What the task asks => Write out again, word for word, the lines below from the line that holds "refiere el apartado 2 anterior." through the line that holds "Domnului pentru nevastă-sa, căci", omitting pictures.

- - - - - - -

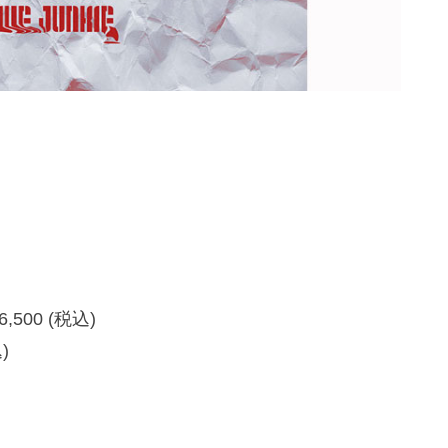
6,500 (税込)
)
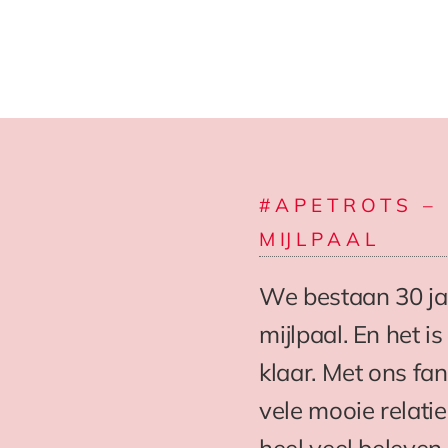
#APETROTS – 
MIJLPAAL
We bestaan 30 ja
mijlpaal. En het is
klaar. Met ons fa
vele mooie relat
heel veel beleven.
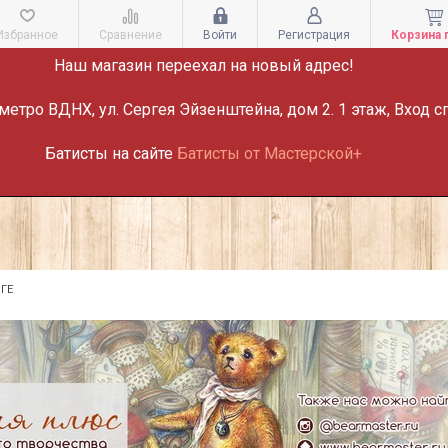
ВНИМАНИЕ!
Избранное
Сравнение
Войти
Регистрация
Корзина 
Наш магазин переехал на новый адрес!
метро ВДНХ, ул. Сергея Эйзенштейна, дом 2. 1 этаж, Вход с
Батисты на сайте
Батисты от Мастерской+
ГЕ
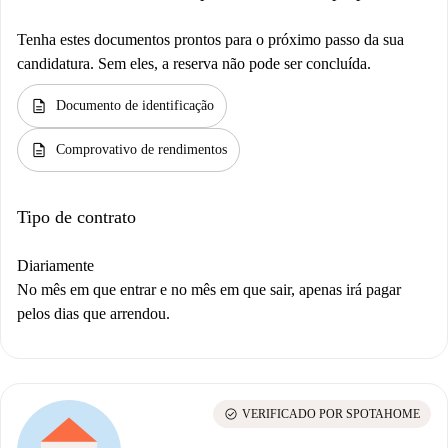
Tenha estes documentos prontos para o próximo passo da sua
candidatura. Sem eles, a reserva não pode ser concluída.
description
Documento de identificação
description
Comprovativo de rendimentos
Tipo de contrato
Diariamente
No mês em que entrar e no mês em que sair, apenas irá pagar
pelos dias que arrendou.
check_circle
VERIFICADO POR SPOTAHOME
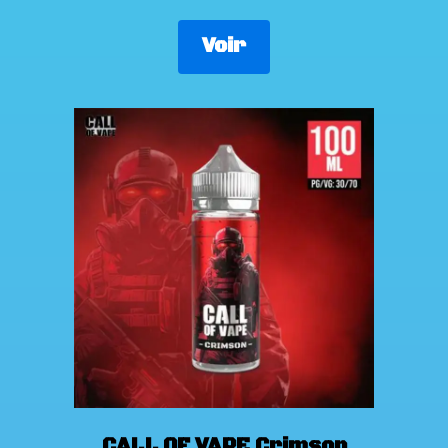
Voir
CALL OF VAPE Crimson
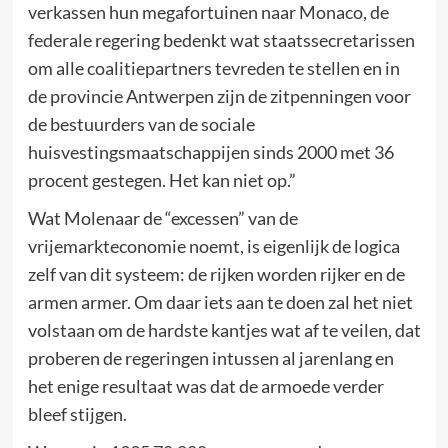
verkassen hun megafortuinen naar Monaco, de
federale regering bedenkt wat staatssecretarissen
om alle coalitiepartners tevreden te stellen en in
de provincie Antwerpen zijn de zitpenningen voor
de bestuurders van de sociale
huisvestingsmaatschappijen sinds 2000 met 36
procent gestegen. Het kan niet op.”
Wat Molenaar de “excessen” van de
vrijemarkteconomie noemt, is eigenlijk de logica
zelf van dit systeem: de rijken worden rijker en de
armen armer. Om daar iets aan te doen zal het niet
volstaan om de hardste kantjes wat af te veilen, dat
proberen de regeringen intussen al jarenlang en
het enige resultaat was dat de armoede verder
bleef stijgen.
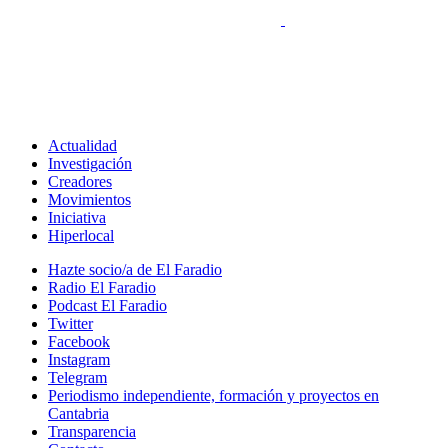
Actualidad
Investigación
Creadores
Movimientos
Iniciativa
Hiperlocal
Hazte socio/a de El Faradio
Radio El Faradio
Podcast El Faradio
Twitter
Facebook
Instagram
Telegram
Periodismo independiente, formación y proyectos en
Cantabria
Transparencia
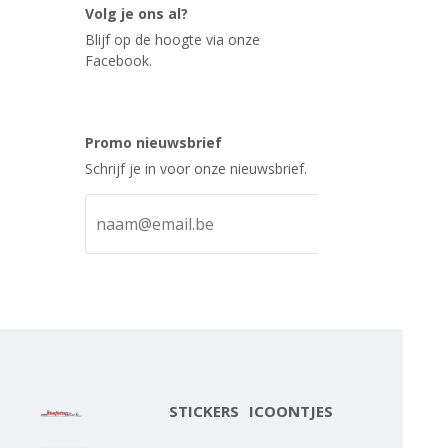
Volg je ons al?
Blijf op de hoogte via onze
Facebook.
Promo nieuwsbrief
Schrijf je in voor onze nieuwsbrief.
STICKERS
ICOONTJES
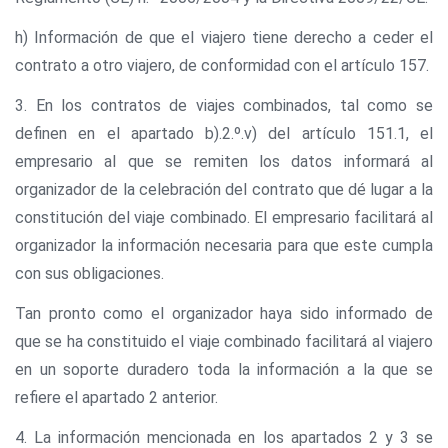
h) Información de que el viajero tiene derecho a ceder el
contrato a otro viajero, de conformidad con el artículo 157.
3. En los contratos de viajes combinados, tal como se
definen en el apartado b).2.º.v) del artículo 151.1, el
empresario al que se remiten los datos informará al
organizador de la celebración del contrato que dé lugar a la
constitución del viaje combinado. El empresario facilitará al
organizador la información necesaria para que este cumpla
con sus obligaciones.
Tan pronto como el organizador haya sido informado de
que se ha constituido el viaje combinado facilitará al viajero
en un soporte duradero toda la información a la que se
refiere el apartado 2 anterior.
4. La información mencionada en los apartados 2 y 3 se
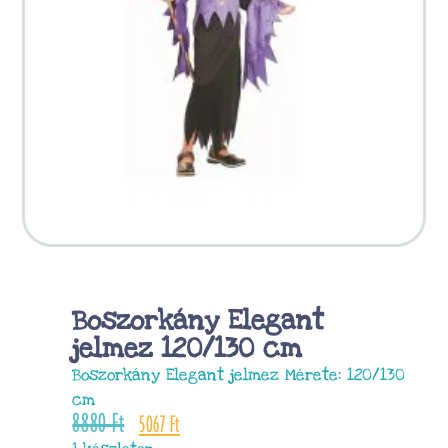
Boszorkány Elegant
jelmez 120/130 cm
Boszorkány Elegant jelmez Mérete: 120/130
cm
8880
Ft
5067
Ft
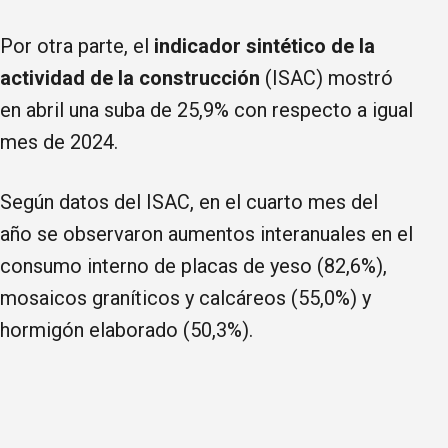
Por otra parte, el
indicador sintético de la
actividad de la construcción
(ISAC) mostró
en abril una suba de 25,9% con respecto a igual
mes de 2024.
Según datos del ISAC, en el cuarto mes del
año se observaron aumentos interanuales en el
consumo interno de placas de yeso (82,6%),
mosaicos graníticos y calcáreos (55,0%) y
hormigón elaborado (50,3%).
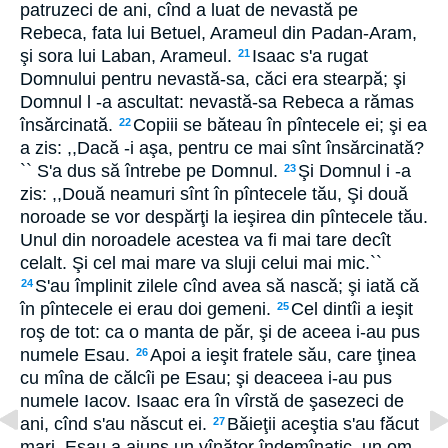
patruzeci de ani, cînd a luat de nevastă pe
Rebeca, fata lui Betuel, Arameul din Padan-Aram,
şi sora lui Laban, Arameul.
Isaac s'a rugat
21
Domnului pentru nevastă-sa, căci era stearpă; şi
Domnul l -a ascultat: nevastă-sa Rebeca a rămas
însărcinată.
Copiii se băteau în pîntecele ei; şi ea
22
a zis: ,,Dacă -i aşa, pentru ce mai sînt însărcinată?
`` S'a dus să întrebe pe Domnul.
Şi Domnul i -a
23
zis: ,,Două neamuri sînt în pîntecele tău, Şi două
noroade se vor despărţi la ieşirea din pîntecele tău.
Unul din noroadele acestea va fi mai tare decît
celalt. Şi cel mai mare va sluji celui mai mic.``
S'au împlinit zilele cînd avea să nască; şi iată că
24
în pîntecele ei erau doi gemeni.
Cel dintîi a ieşit
25
roş de tot: ca o manta de păr, şi de aceea i-au pus
numele Esau.
Apoi a ieşit fratele său, care ţinea
26
cu mîna de călcîi pe Esau; şi deaceea i-au pus
numele Iacov. Isaac era în vîrstă de şasezeci de
ani, cînd s'au născut ei.
Băieţii aceştia s'au făcut
27
mari. Esau a ajuns un vînător îndemînatic, un om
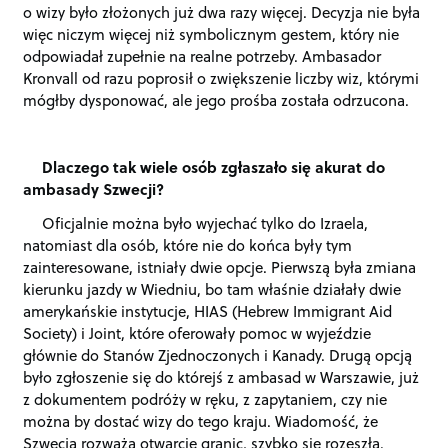
o wizy było złożonych już dwa razy więcej. Decyzja nie była
więc niczym więcej niż symbolicznym gestem, który nie
odpowiadał zupełnie na realne potrzeby. Ambasador
Kronvall od razu poprosił o zwiększenie liczby wiz, którymi
mógłby dysponować, ale jego prośba została odrzucona.
Dlaczego tak wiele osób zgłaszało się akurat do
ambasady Szwecji?
Oficjalnie można było wyjechać tylko do Izraela,
natomiast dla osób, które nie do końca były tym
zainteresowane, istniały dwie opcje. Pierwszą była zmiana
kierunku jazdy w Wiedniu, bo tam właśnie działały dwie
amerykańskie instytucje, HIAS (Hebrew Immigrant Aid
Society) i Joint, które oferowały pomoc w wyjeździe
głównie do Stanów Zjednoczonych i Kanady. Drugą opcją
było zgłoszenie się do którejś z ambasad w Warszawie, już
z dokumentem podróży w ręku, z zapytaniem, czy nie
można by dostać wizy do tego kraju. Wiadomość, że
Szwecja rozważa otwarcie granic, szybko się rozeszła.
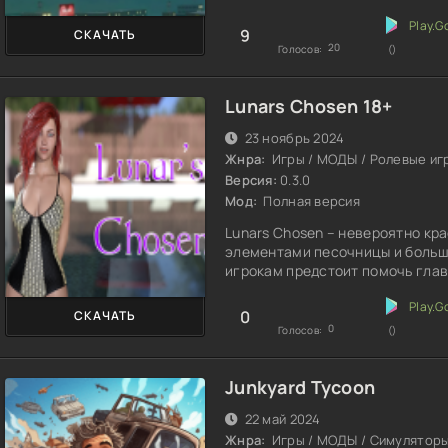
9
СКАЧАТЬ
20
Голосов:
()
Lunars Chosen 18+
23 ноябрь 2024
Жнра:
Игры / МОДЫ / Ролевые иг
Версия:
0.3.0
Мод:
Полная версия
Lunars Chosen – невероятно кр
элементами песочницы и больш
игрокам предстоит помочь глав
0
СКАЧАТЬ
0
Голосов:
()
Junkyard Tycoon
22 май 2024
Жнра:
Игры / МОДЫ / Симулятор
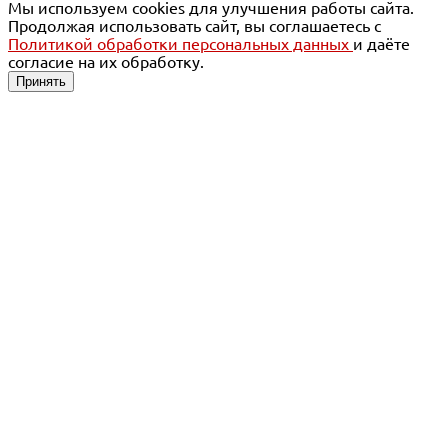
Мы используем cookies для улучшения работы сайта.
Продолжая использовать сайт, вы соглашаетесь с
Политикой обработки персональных данных
и даёте
согласие на их обработку.
Принять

- - - - - - -

Output below =>
refiere el apartado 2 anterior.
4. La información mencionada en los apartados 2 y 3 se
Boszorkány Elegant
jelmez 120/130 cm
Boszorkány Elegant jelmez Mérete: 120/130
cm
8880
Ft
5067
Ft
Por otra parte, el
indicador sintético de la
actividad de la construcción
(ISAC) mostró
en abril una suba de 25,9% con respecto a igual
mes de 2024.
Según datos del ISAC, en el cuarto mes del
año se observaron aumentos interanuales en el
consumo interno de placas de yeso (82,6%),
mosaicos graníticos y calcáreos (55,0%) y
hormigón elaborado (50,3%).
patruzeci de ani, cînd a luat de nevastă pe
Rebeca, fata lui Betuel, Arameul din Padan-Aram,
şi sora lui Laban, Arameul.
Isaac s'a rugat
21
Domnului pentru nevastă-sa, căci era stearpă; şi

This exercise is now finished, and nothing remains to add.